■ Directions
Only the number is needed: how many lines in the entries below contain the string "Nurly"?

■ Exercise data

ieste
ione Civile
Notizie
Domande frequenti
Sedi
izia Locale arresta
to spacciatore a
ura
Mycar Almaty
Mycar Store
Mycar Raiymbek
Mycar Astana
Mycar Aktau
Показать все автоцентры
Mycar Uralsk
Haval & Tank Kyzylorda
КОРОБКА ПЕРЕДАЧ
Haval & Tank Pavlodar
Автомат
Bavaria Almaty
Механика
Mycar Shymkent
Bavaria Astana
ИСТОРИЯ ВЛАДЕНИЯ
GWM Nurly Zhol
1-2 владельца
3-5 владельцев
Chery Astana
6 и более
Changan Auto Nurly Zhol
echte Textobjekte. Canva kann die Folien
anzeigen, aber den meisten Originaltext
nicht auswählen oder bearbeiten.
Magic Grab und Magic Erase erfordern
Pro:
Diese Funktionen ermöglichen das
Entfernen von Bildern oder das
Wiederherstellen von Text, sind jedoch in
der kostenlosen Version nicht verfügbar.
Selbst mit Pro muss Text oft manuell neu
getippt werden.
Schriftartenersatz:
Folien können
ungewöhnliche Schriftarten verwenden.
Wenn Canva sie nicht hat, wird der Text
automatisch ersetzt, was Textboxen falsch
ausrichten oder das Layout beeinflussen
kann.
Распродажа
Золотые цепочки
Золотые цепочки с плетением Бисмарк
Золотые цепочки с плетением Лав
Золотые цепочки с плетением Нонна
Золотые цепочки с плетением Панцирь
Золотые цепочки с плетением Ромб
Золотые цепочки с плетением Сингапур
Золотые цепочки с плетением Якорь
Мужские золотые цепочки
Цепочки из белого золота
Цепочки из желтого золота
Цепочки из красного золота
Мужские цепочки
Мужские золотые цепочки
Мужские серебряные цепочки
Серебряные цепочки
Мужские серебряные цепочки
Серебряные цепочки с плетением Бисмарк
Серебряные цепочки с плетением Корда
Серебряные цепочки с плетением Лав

■ Solution
2